История моего героя, история невинного греха, восходит к 18.. году, к душной летней ночи в портовом трактире, когда публичная женщина, её имя не сохранилось, неловко корчась, потянулась за стаканом дешёвого, мутного портвейна, и из неё вывалился окровавленный сгусток, в котором невозможно было признать младенца. Он едва не раскроил голову о грязные доски и, вывихнув ногу, остался хромым — таким было первое прикосновение мира, его первый поцелуй. Мать допила вино и стала шарить под столом, ощупывая во тьме ножки стульев, опорожнённые, валкие бутылки и мужские сапоги, прежде чем тронула мокрое тельце, которое сначала приняла за блевотину. Наклонившись, она пугнула свечой гурьбу тараканов. Ребёнок не издал ни звука, его сочли мёртвым, но упрямые, недетски злые глазки смотрели, не моргая, выказывая ненависть и боль.

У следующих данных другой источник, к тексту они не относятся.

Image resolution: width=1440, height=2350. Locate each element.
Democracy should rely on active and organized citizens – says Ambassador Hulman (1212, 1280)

Его вытащили на свет: у него была заячья губа, на лбу рдело родимое пятно, скользкие, в гармошку, как у ящерицы, складки кожи, так что даже привыкшие ко всему портовые шлюхи с омерзением отвернулись. Чадили свечи, капало сало. Греческие матросы, отчаянно кутившие уже несколько часов, увидев новое развлечение, предложили крестить новорождённого. Среди них был судовой священник, устало кивавший двойным подбородком, сгорбленный и толстошеий, едва не плескавший вино на требник. Кто-то, угрюмо надвинувшись, выкрикивал своё имя, набиваясь в крёстные. Мать было отказалась, но греки дали золотой. Нависая горой, священник тряс космами, бормоча молитву, вселяя в ребёнка ужас и отвращение к словам. По стенам дрожали тени, а закопчённое зеркало немым свидетелем жадно ловило происходившее.

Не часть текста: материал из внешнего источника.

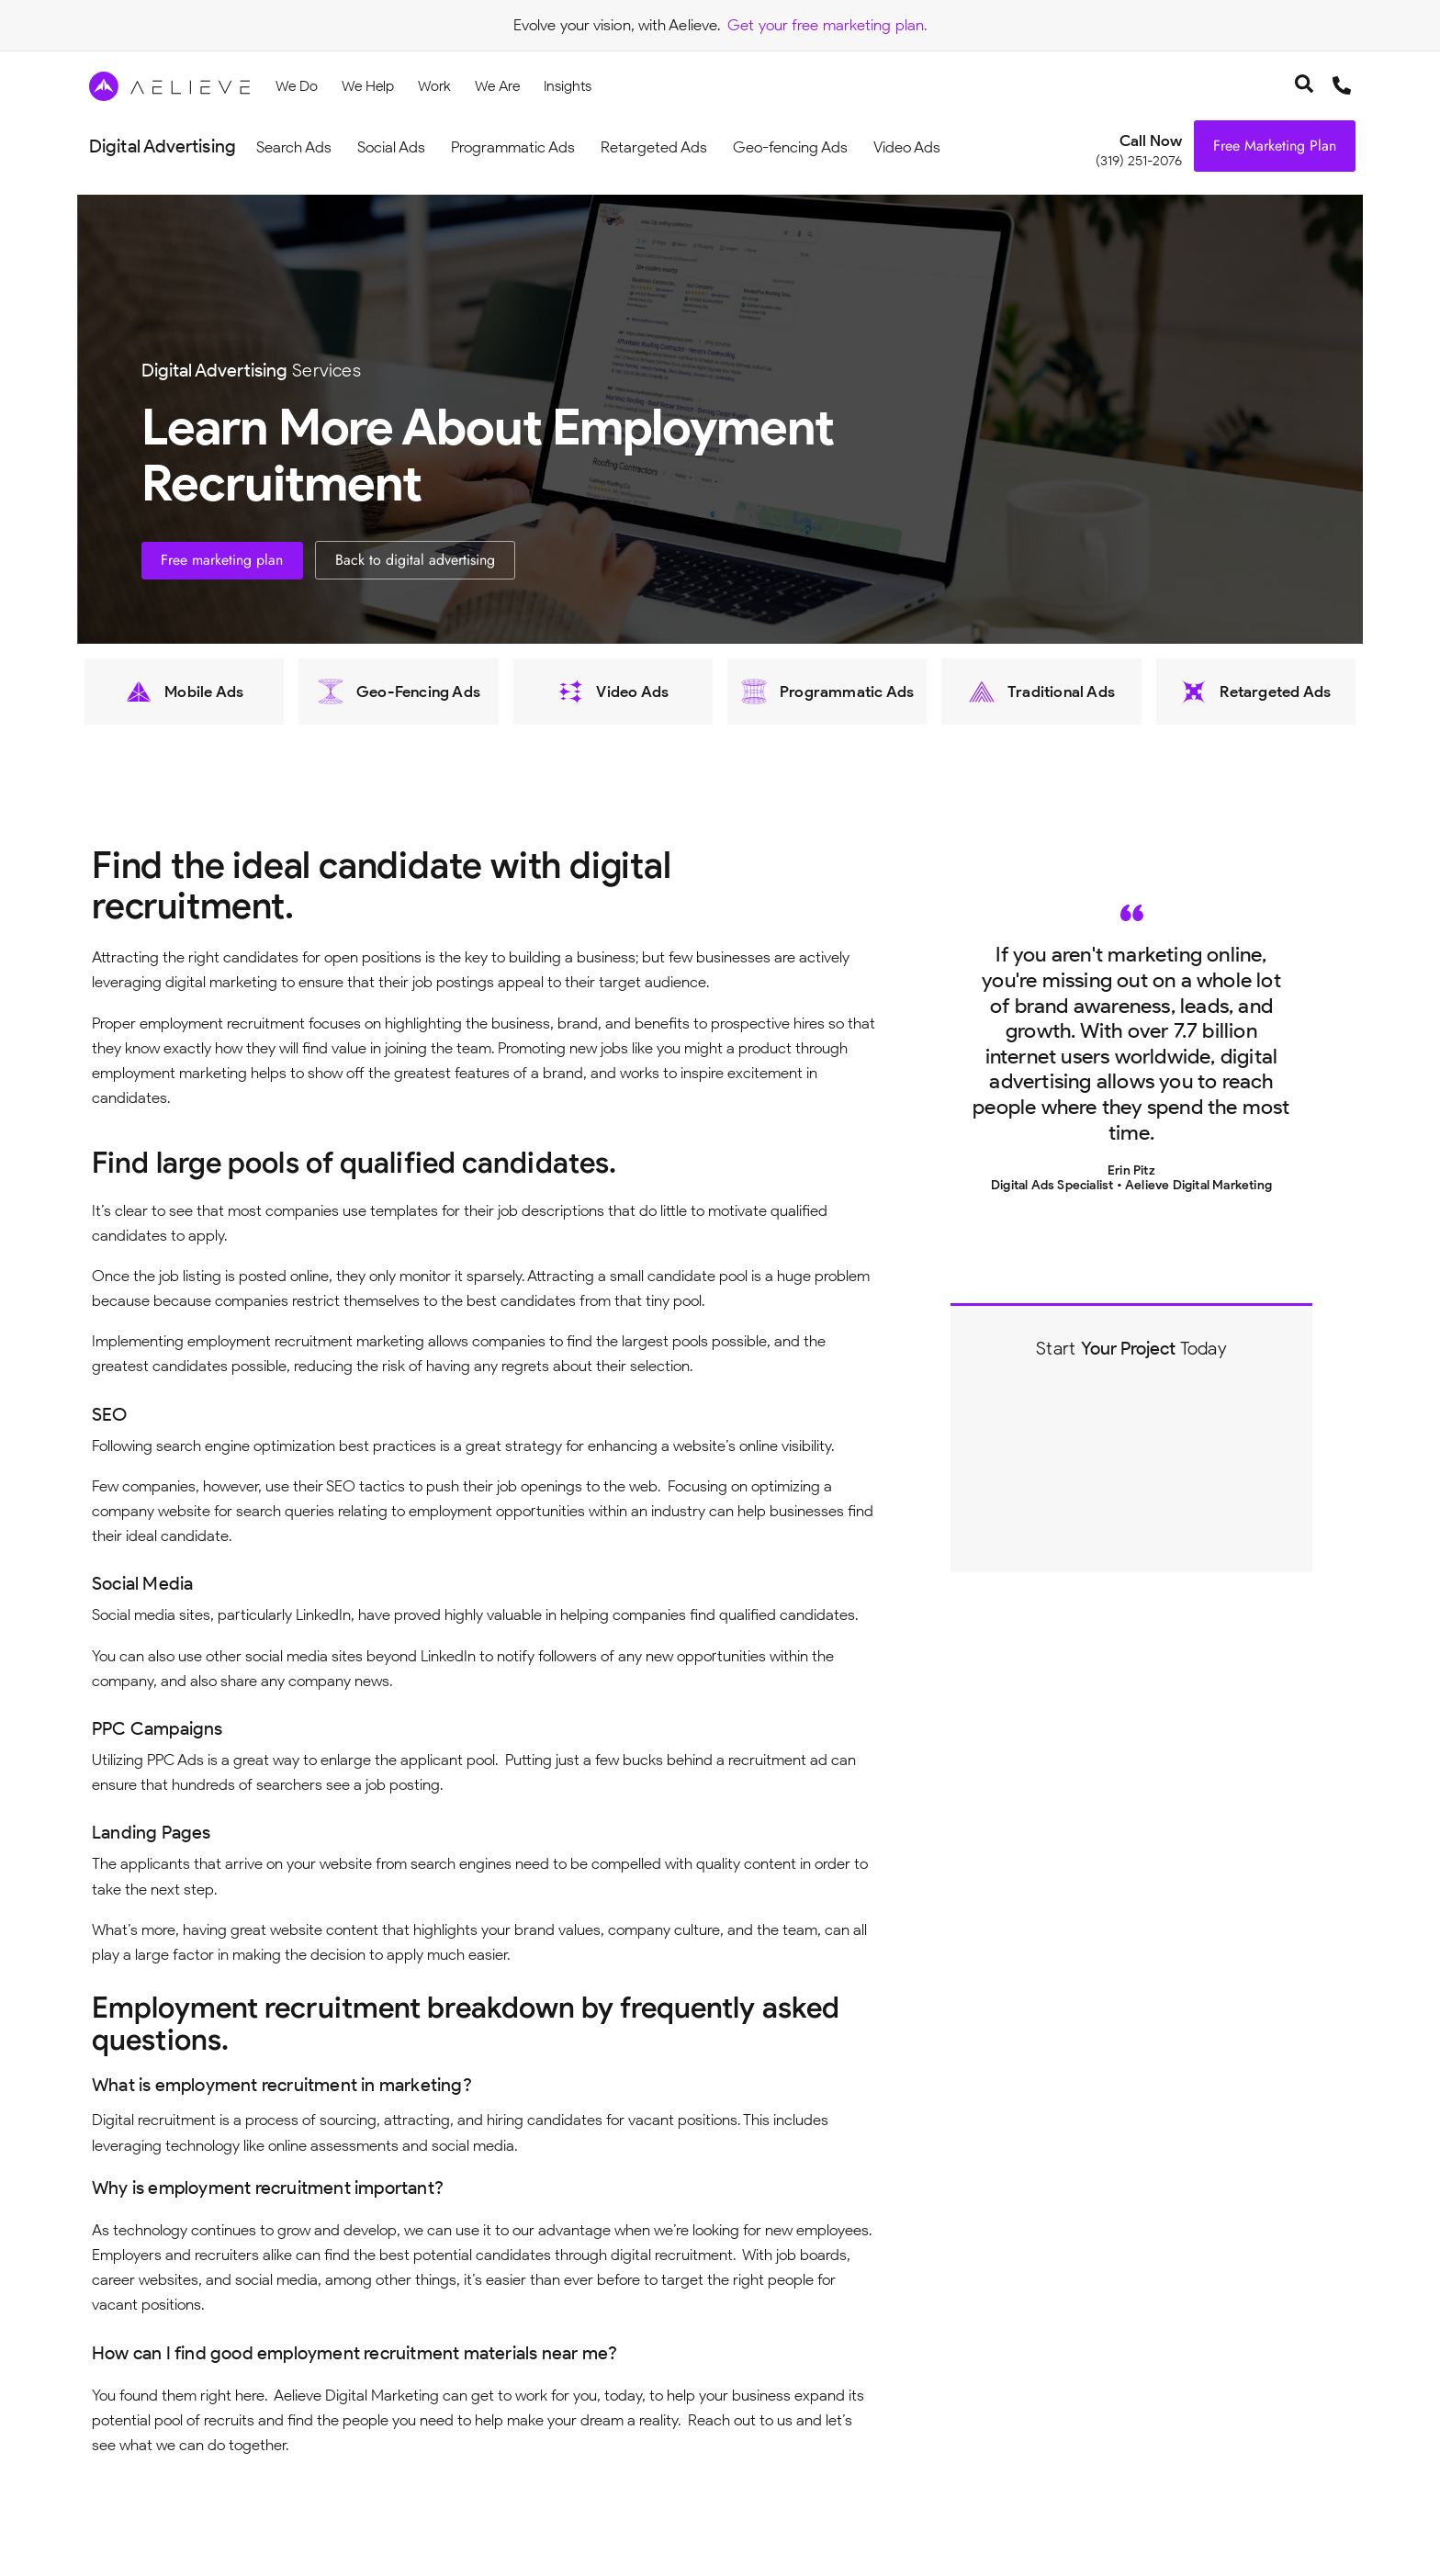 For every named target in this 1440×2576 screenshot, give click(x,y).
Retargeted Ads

Так посреди кабацкого смрада, посреди гвалта, запаха рыбы, оплывших свеч, плевков, ругательств, зловония и крошек табака родился Сильвестр Ведун, в которого вселился поэтический бес. Мать даже не почувствовала его рождения, устав от шумного застолья, уснула тут же на дощатой, жёсткой лавке, не подумав его накормить, а утром, выйдя по нужде, забыла о его существовании. Отцом был, несомненно, моряк — швед, француз или русский, отцом можно считать сразу всех, распутное чрево дало пристанище вавилонскому смешению языков.
Сильвестра приютила жена трактирщика, и следующие шестнадцать лет его вселенную ограничивала стойка, а воспитание — пьяные речи да тоскливые песни матросов, в которых выпитое пробуждало родину. Он рос замкнутым, ко всему глухим. Ковыляя с подносом, не радовался чаевым, не огрызался подзатыльникам, никогда не улыбался — ни липким скабрезностям посетителей, ни добродушным шуткам кабатчика, своего названого отца. Целыми днями он до одури тёр посуду ветхим, измочалившимся в тряпку полотенцем, мёл мусор или с равнодушным отчуждением слушал мечущегося по клетке кенара. Только изредка игравший без посторонних тапёр пробивал стену его безразличия глумливым и надрывным долотом скрипки. Молчаливый, почти немой, Сильвестр забивался тогда в тёмный угол и тихонько скулил…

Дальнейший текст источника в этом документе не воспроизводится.